But through Kira, hope, though tempered in the midst of so much despair, had been ignited. Kira's small dent in the social sphere had given people a path to follow, an example to admire. And of course, in that sense, the largest question pertained not to political parties but to the popular will and the engagement of the silent masses in a history that was not in their control, but which nonetheless had to reckon with them.
It couldn't be called a revolution if it was only one person making a change.
But Kira made sure everyone knew. Kira made certain his revolution was more than just a string of names, that it transcended heart attacks until death became a metaphor under his control: of good and evil, of right and wrong, of blessed and damned.
Kira wanted to ensure that his message reverberated throughout the world until no-one could ignore him, whether they agreed or not.
And he succeeded—
—Because the world was watching.
He asked me why Kira kills.
Hypothetical question – on the basis that he couldn't prove what he knew. It was a trap, one in which he never expected me to become ensnared, but which he carefully laid out anyway.
So, hypothetical answer – on the basis that he couldn't prove what he knew.
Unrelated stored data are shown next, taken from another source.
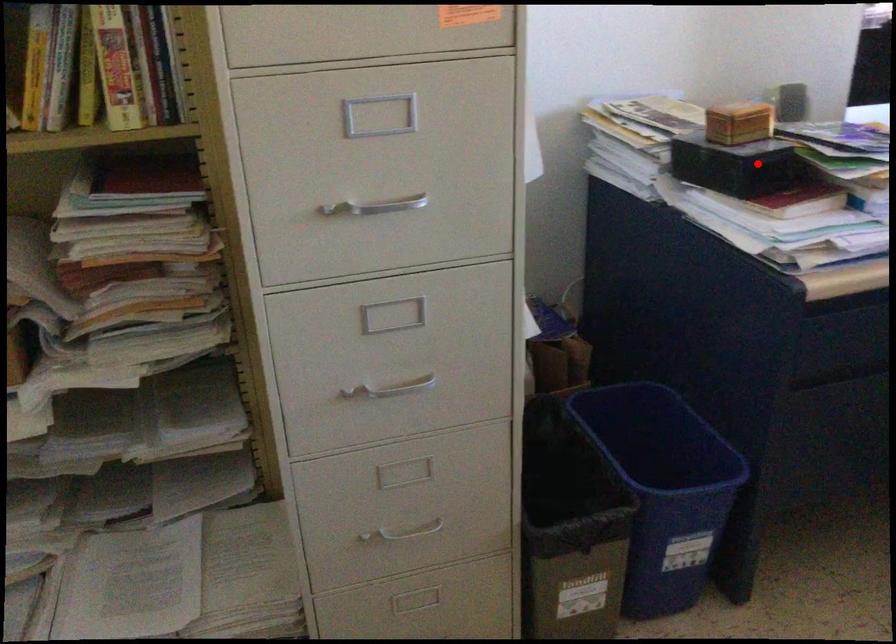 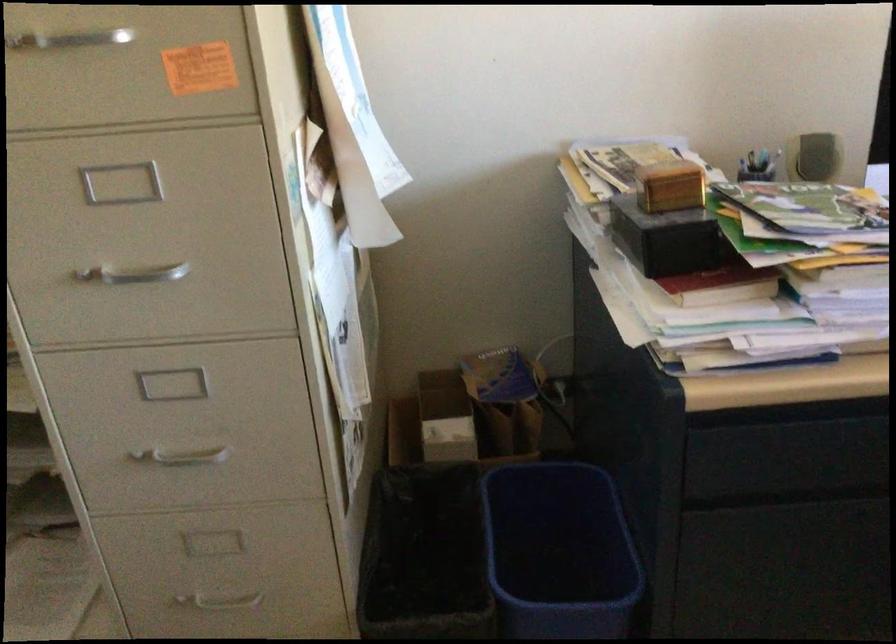 Question: A red point is marked in image1. In image2, is the corresponding 3D point closer to the camera or farther? Reply with the corresponding letter.

Choices:
 (A) The corresponding 3D point is closer.
 (B) The corresponding 3D point is farther.

Answer: (A) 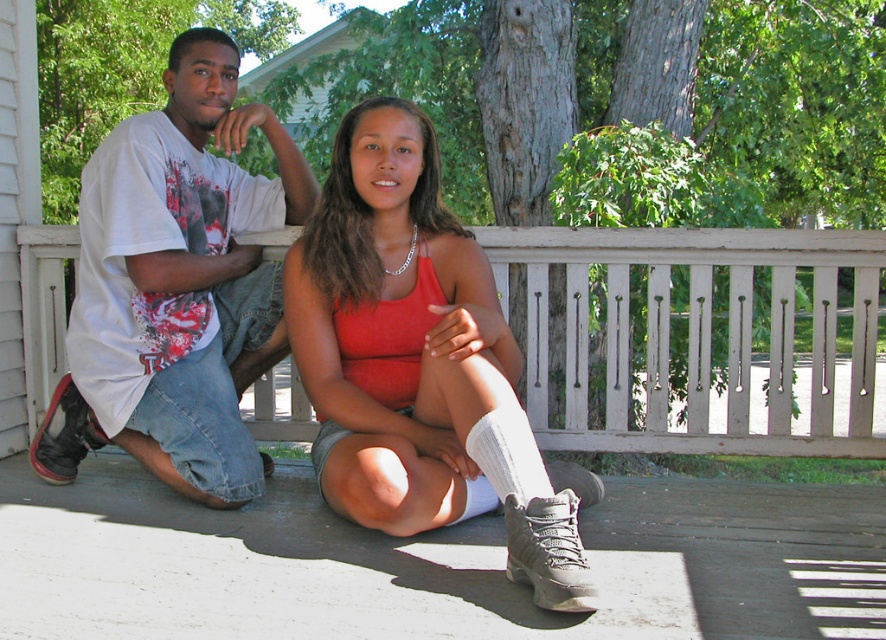 You are a delivery robot with a package that requires a flat surface to place it. The package is 1.2 meters long. You see the white wooden porch at center and the white knit sock at lower center. Can you place the package horizontally between them without it hanging off the edge?

The distance between the white wooden porch at center and the white knit sock at lower center is 1.24 meters. Since the package is 1.2 meters long, it can be placed horizontally between them as the space is slightly larger than the package length.

You are standing in front of the porch and want to place a small potted plant exactly at the point marked by coordinates point (702, 337). According to the scene description, where on the porch should you place the potted plant?

The point (702, 337) is located on the white wooden porch at center, so you should place the potted plant on the white wooden porch at center. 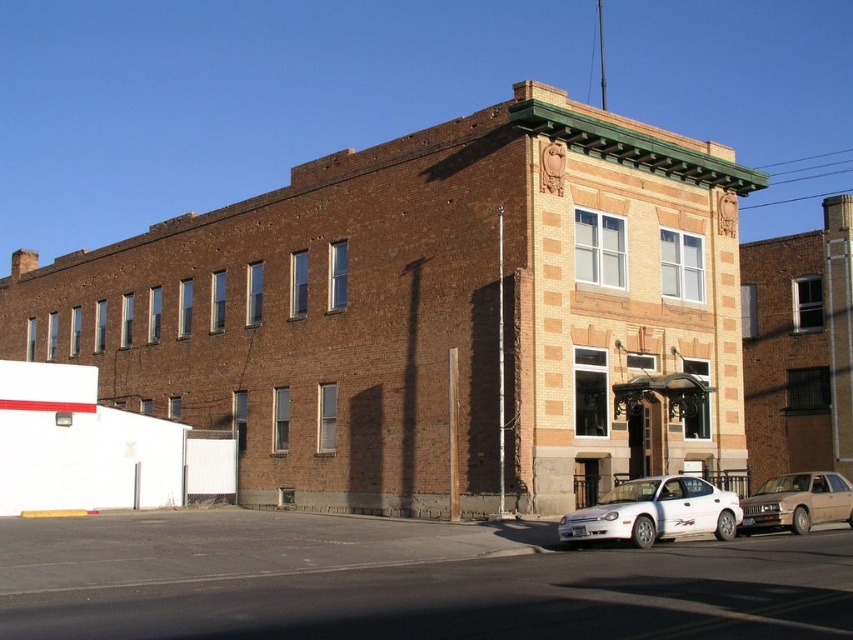 Question: Which point is closer to the camera?

Choices:
 (A) (769, 500)
 (B) (721, 536)

Answer: (B)

Question: Is white matte sedan at lower right positioned behind gold metallic sedan at lower right?

Choices:
 (A) yes
 (B) no

Answer: (B)

Question: Is the position of white matte sedan at lower right less distant than that of gold metallic sedan at lower right?

Choices:
 (A) yes
 (B) no

Answer: (A)

Question: Does white matte sedan at lower right have a greater width compared to gold metallic sedan at lower right?

Choices:
 (A) yes
 (B) no

Answer: (B)

Question: Which point is closer to the camera taking this photo?

Choices:
 (A) pos(778,506)
 (B) pos(634,516)

Answer: (B) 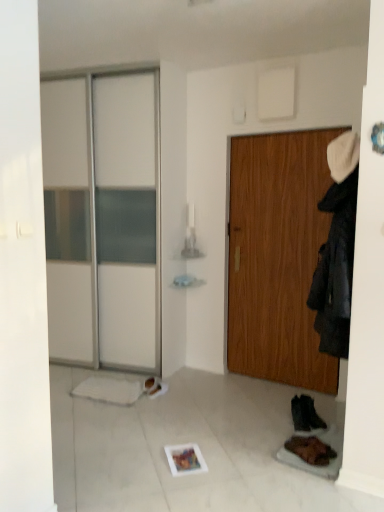 At what (x,y) coordinates should I click in order to perform the action: click on free space that is to the left of brown leather boot at lower right, the first footwear viewed from the front. Please return your answer as a coordinate pair (x, y). The height and width of the screenshot is (512, 384). Looking at the image, I should click on (286, 456). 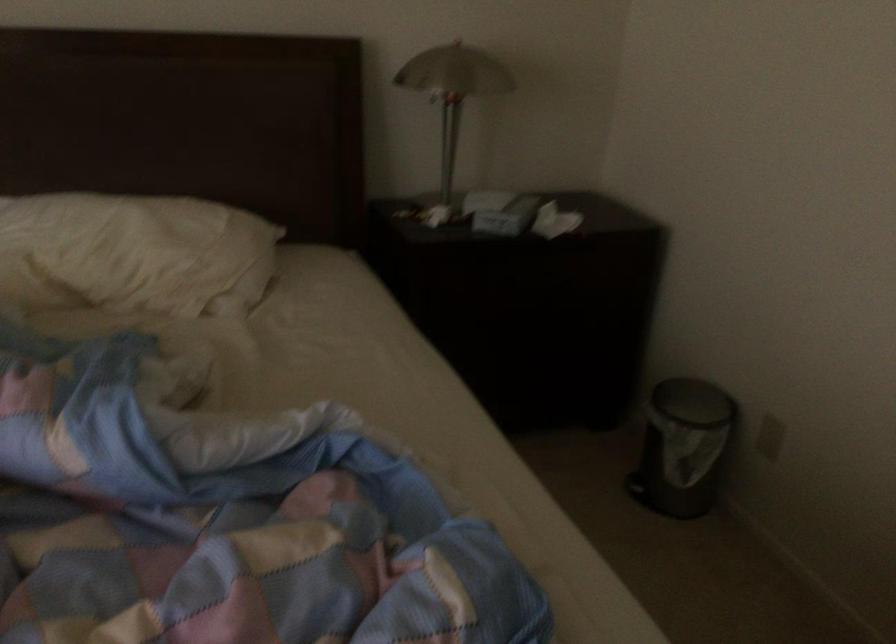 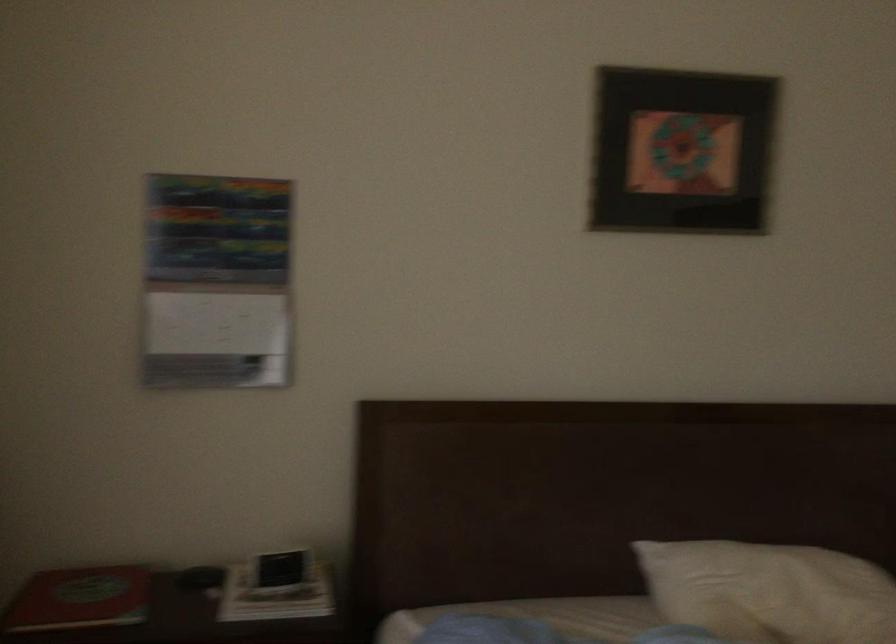 From the picture: In a continuous first-person perspective shot, in which direction is the camera moving?

The cameraman walked toward left, backward. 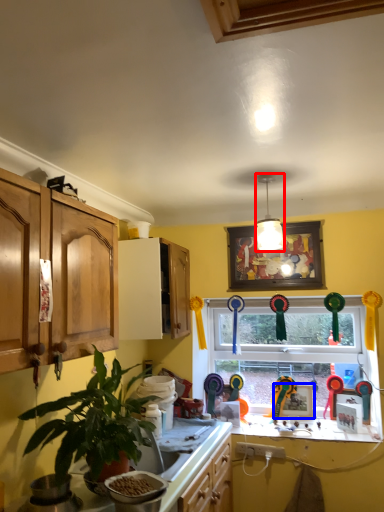 Question: Which of the following is the farthest to the observer, light fixture (highlighted by a red box) or picture frame (highlighted by a blue box)?

Choices:
 (A) light fixture
 (B) picture frame

Answer: (B) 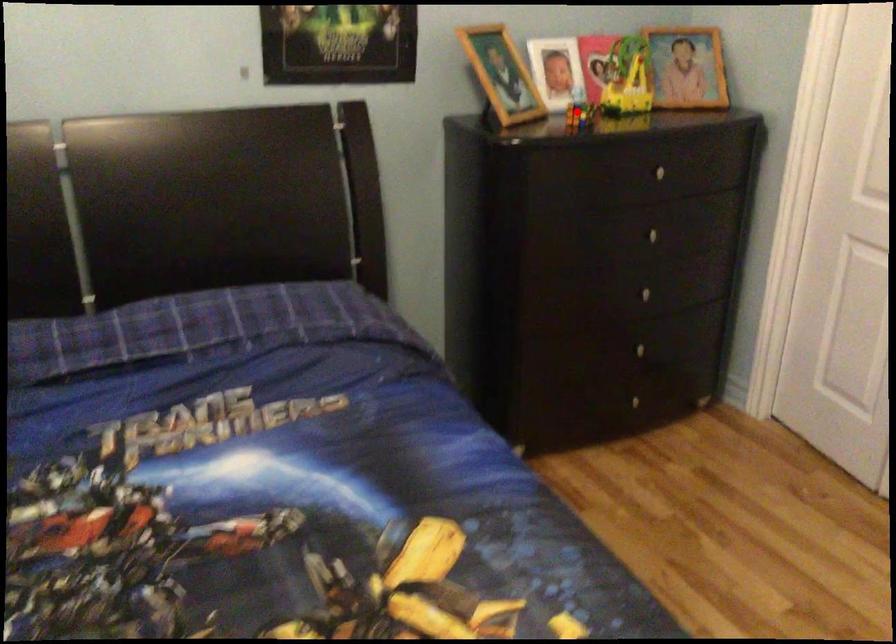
Because he knew. We both knew that he knew. But even with the Death Note in his clutches, he couldn't prove a thing against me or Misa.
Misa. M. How fitting. M for 'mistake'.
Why does Kira kill?
Maybe out of anger. Because I'd kill Misa right now, if only I could. Oh, I know she was trying to help – to save me, in her own little way. But as with everything Misa does, she didn't think it through, probably not even a little. She pretty much told L that I'm Kira. And to someone like L, her little stunt was an admission of her own guilt as well. She almost cost me my life – and may still have.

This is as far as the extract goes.